▶ **Try it**
Whenever the string "send" turns up in a line of the data below, copy that line.

▶ **Working data**
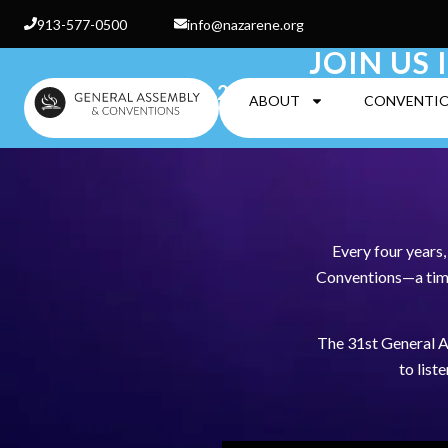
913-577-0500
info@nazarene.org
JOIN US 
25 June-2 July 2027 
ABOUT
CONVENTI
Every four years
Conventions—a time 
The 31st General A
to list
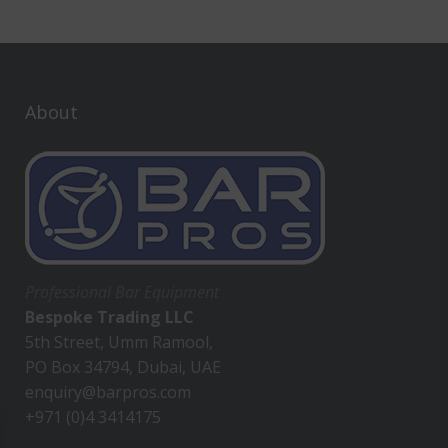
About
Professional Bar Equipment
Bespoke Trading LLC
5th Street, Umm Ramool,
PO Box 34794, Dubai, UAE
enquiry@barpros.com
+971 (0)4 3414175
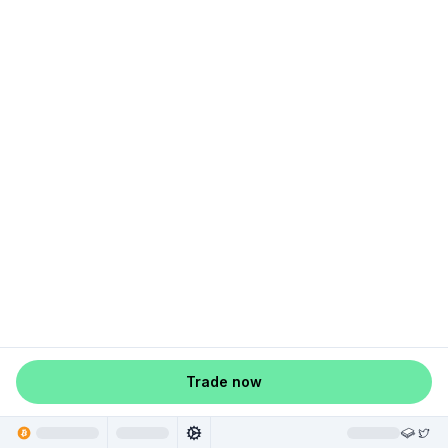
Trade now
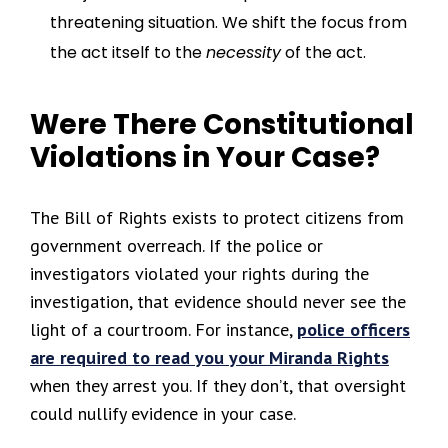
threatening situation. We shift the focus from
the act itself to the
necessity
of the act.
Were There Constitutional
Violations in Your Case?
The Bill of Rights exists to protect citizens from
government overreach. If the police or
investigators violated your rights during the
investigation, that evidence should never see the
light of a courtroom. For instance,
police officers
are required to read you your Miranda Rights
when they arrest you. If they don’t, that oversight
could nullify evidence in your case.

---

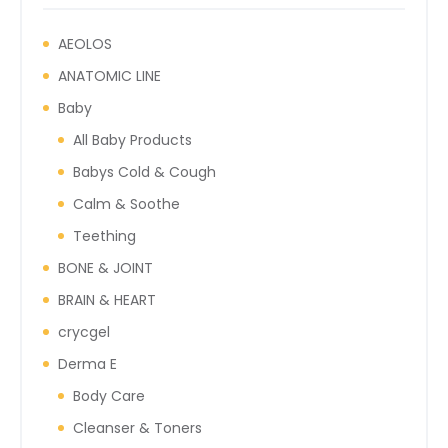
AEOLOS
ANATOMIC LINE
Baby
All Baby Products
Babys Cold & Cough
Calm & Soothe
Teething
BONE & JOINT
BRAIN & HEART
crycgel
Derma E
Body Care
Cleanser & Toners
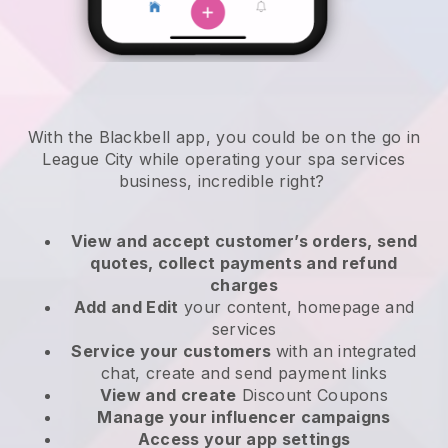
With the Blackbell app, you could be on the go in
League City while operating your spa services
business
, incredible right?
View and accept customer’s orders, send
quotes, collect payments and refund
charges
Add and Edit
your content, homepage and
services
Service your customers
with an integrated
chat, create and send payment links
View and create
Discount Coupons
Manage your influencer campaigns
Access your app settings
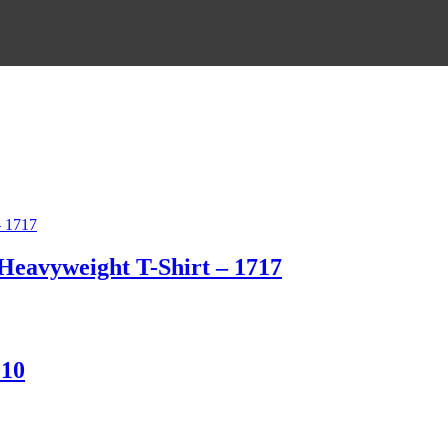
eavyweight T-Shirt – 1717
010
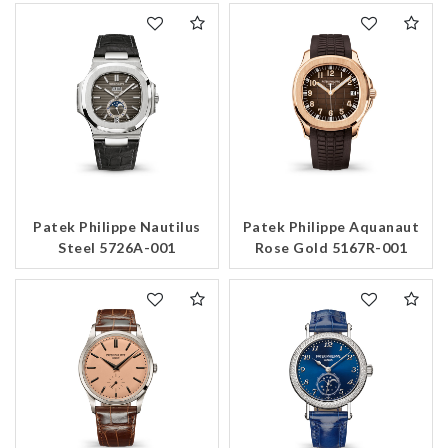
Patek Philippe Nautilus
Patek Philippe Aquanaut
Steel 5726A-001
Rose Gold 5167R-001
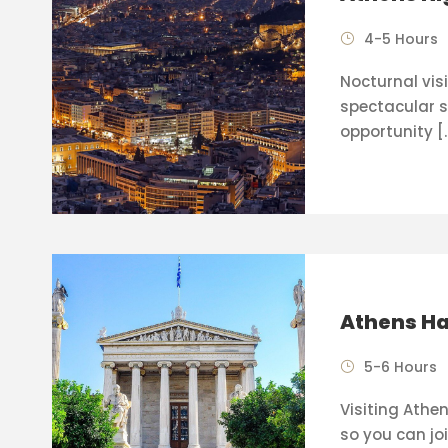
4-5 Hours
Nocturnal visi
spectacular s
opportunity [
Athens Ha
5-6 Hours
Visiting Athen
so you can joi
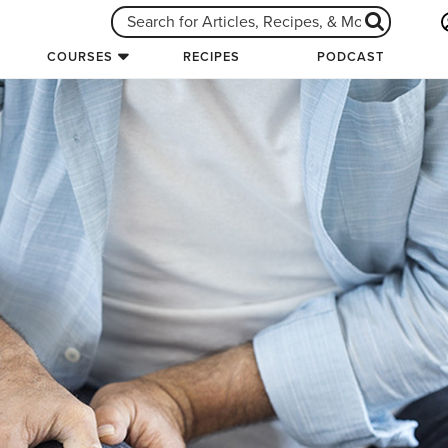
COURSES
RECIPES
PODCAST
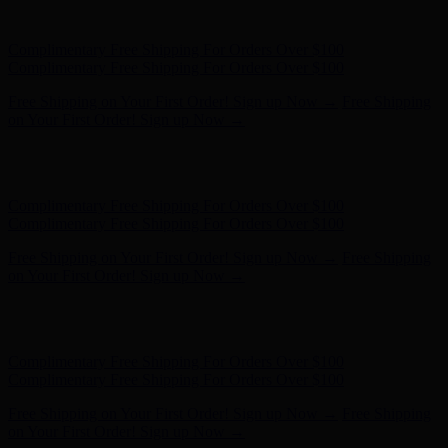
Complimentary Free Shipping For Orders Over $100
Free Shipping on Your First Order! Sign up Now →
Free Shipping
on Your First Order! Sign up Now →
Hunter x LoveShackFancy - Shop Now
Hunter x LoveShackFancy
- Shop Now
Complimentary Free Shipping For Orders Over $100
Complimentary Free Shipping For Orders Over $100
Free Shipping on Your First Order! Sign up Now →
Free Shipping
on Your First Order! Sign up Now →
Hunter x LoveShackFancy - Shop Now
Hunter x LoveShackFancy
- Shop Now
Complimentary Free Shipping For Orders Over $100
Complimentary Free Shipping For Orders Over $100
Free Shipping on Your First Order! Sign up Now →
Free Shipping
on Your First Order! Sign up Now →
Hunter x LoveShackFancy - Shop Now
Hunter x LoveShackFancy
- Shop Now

▶ **Solution for this problem**
View and accept customer’s orders, send
chat, create and send payment links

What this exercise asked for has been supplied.